18. Appointment of union representatives

Soc.
July 8, 2015 (n°14-60.691) FS-PB: The Court of Cassation specifies that under the terms of article L. 2143-3 of the labor code, the appointment of a union representative can intervene when the workforce of fifty or more employees has been reached for twelve months, consecutive or not, during the previous three years. Since Article L. 2142-1-1 of the Labor Code makes the appointment of a union section representative subject to the same requirement of a workforce of fifty or more employees, the conditions of Article L. 2143 -3 relating to the duration and the period during which this threshold must be reached also apply to the designation of a union branch representative.

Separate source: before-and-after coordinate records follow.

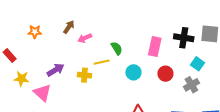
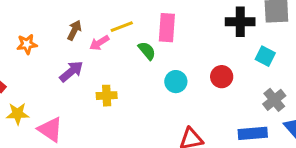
pink rectangle: (155, 47) -> (167, 28), moved
yellow line: (102, 62) -> (122, 27), moved
purple arrow: (56, 70) -> (71, 71), moved
gray cross: (191, 85) -> (274, 100), moved

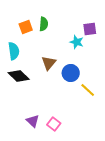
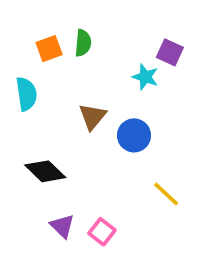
purple square: (90, 29) -> (170, 52), turned 32
black diamond: (19, 76) -> (45, 171), moved
yellow line: (88, 90) -> (166, 194), moved

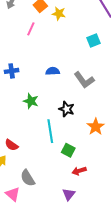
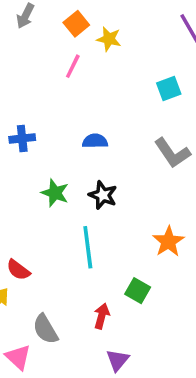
pink line: (31, 29) -> (73, 66), moved
gray L-shape: (84, 80) -> (172, 153), moved
black star: (67, 109) -> (103, 195), moved
green square: (68, 150) -> (138, 291), moved
red arrow: (79, 171) -> (102, 316), moved, turned 120

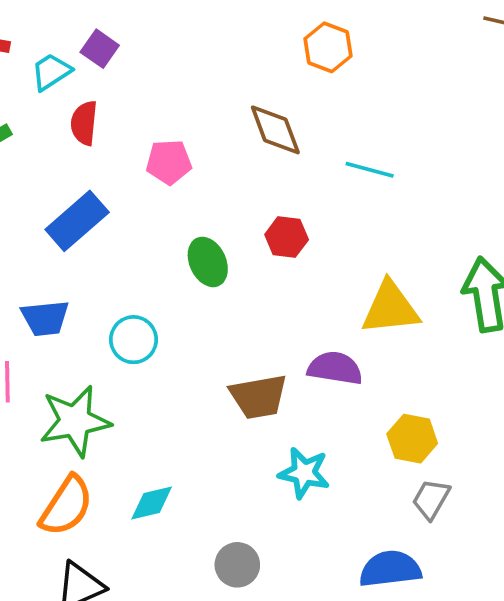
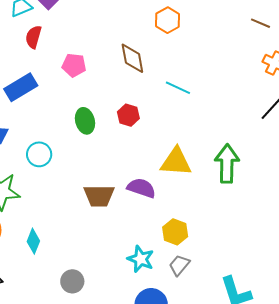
cyan star: (304, 473) -> (141, 259), moved
cyan diamond: (152, 503) -> (33, 241), turned -65

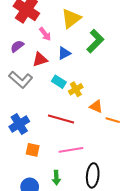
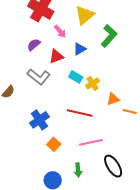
orange triangle: (96, 106) -> (113, 99), turned -40
orange square: (33, 150) -> (54, 144), turned 32
black ellipse: (93, 175) -> (113, 166), turned -35

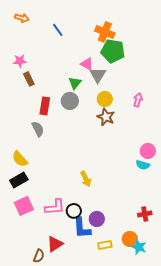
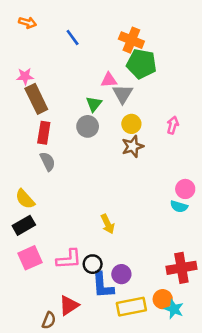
pink triangle: (87, 64) -> (109, 80), turned -32
brown rectangle: (29, 79) -> (36, 99), size x1.6
red rectangle: (45, 106) -> (44, 133), moved
brown star: (106, 117) -> (133, 146), turned 30
red cross: (145, 214) -> (181, 268), size x1.6
yellow rectangle: (105, 245) -> (131, 307), size x1.6

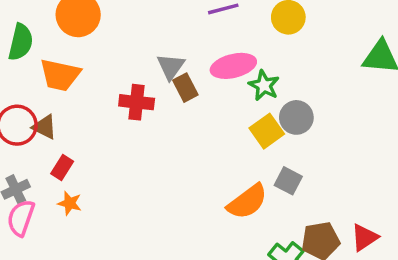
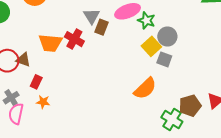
orange trapezoid: (60, 75) -> (50, 43), moved
brown rectangle: (185, 88) -> (101, 27), turned 56
red cross: (137, 102) -> (74, 39), turned 30
gray square: (288, 181) -> (164, 59), moved

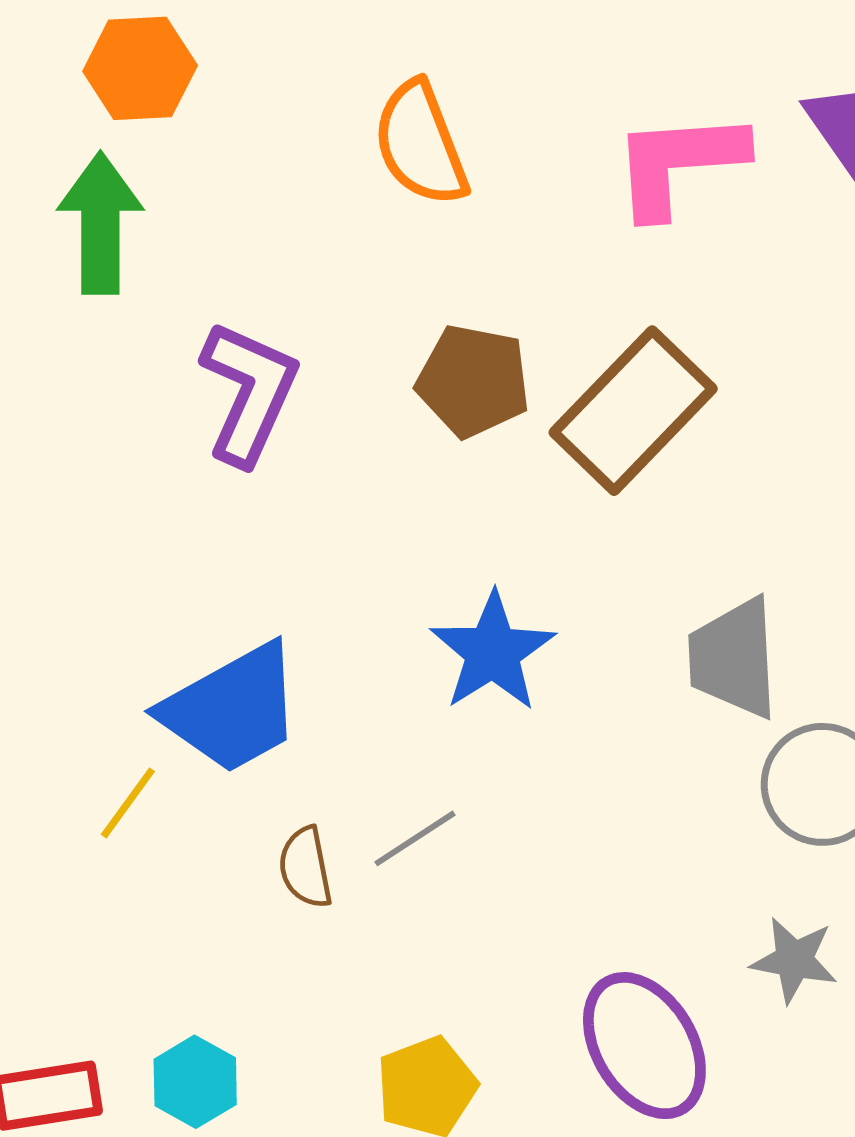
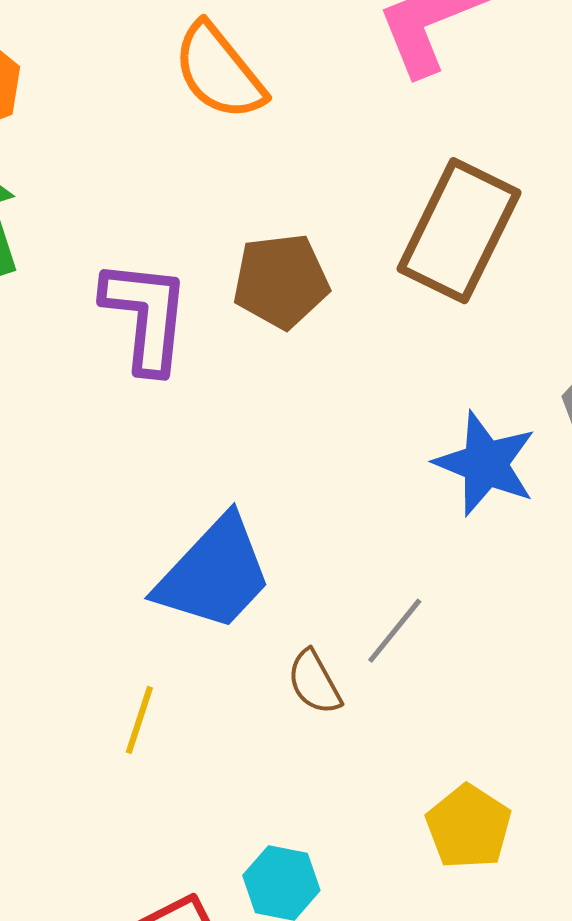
brown pentagon: (473, 381) -> (281, 281), moved
blue star: (493, 652) -> (485, 464), moved
yellow line: (128, 803) -> (139, 720), moved

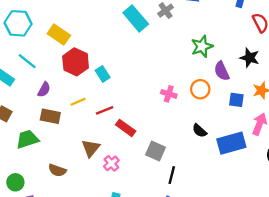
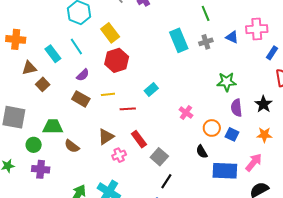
cyan rectangle: (103, 74) -> (151, 89), moved, turned 64
orange circle: (200, 89) -> (212, 128), moved
blue square: (236, 100) -> (232, 134), moved
red rectangle: (126, 128) -> (139, 139), moved
green trapezoid: (27, 139) -> (53, 127), moved

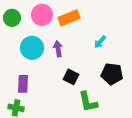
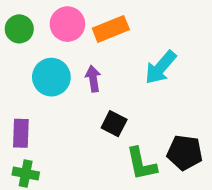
cyan arrow: (100, 42) -> (161, 67), size x1.6
black pentagon: (112, 74) -> (185, 153), moved
purple rectangle: (23, 84) -> (21, 133), moved

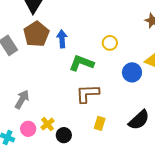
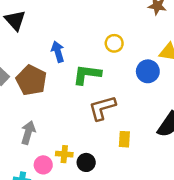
brown pentagon: (36, 34) -> (31, 80), moved
yellow cross: (47, 124) -> (64, 154), turned -32

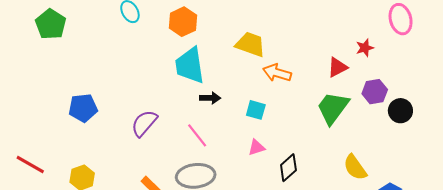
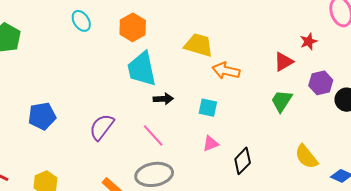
green trapezoid: (333, 108) -> (282, 101), size x0.7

19. Dispute relating to the appointment of union representatives

Soc.
July 8, 2015 (No. 14-60.726) FS-PB: A trade union, representative at company level, had appointed a trade union representative to the departmental economic and professional committee (CDEP) of an establishment within which he is not not representative.
The employer then seized the district court to have this appointment set aside. The trial judges found that the union, although representative at company level, was not representative at plant level for not having won at least 10% of the votes during the election of the members of the works council, and decided that union could not appoint a representative on the works council.
The Court of Cassation notes that it follows from Article L. 2324-2 of the Labor Code in its wording resulting from Law No. 2014-288 of March 5, 2014, that only a trade union representative can be appointed to the company or establishment, the trade union organizations which received, within the scope of this committee, at least 10% of the votes cast during the last professional elections and rejects the appeal.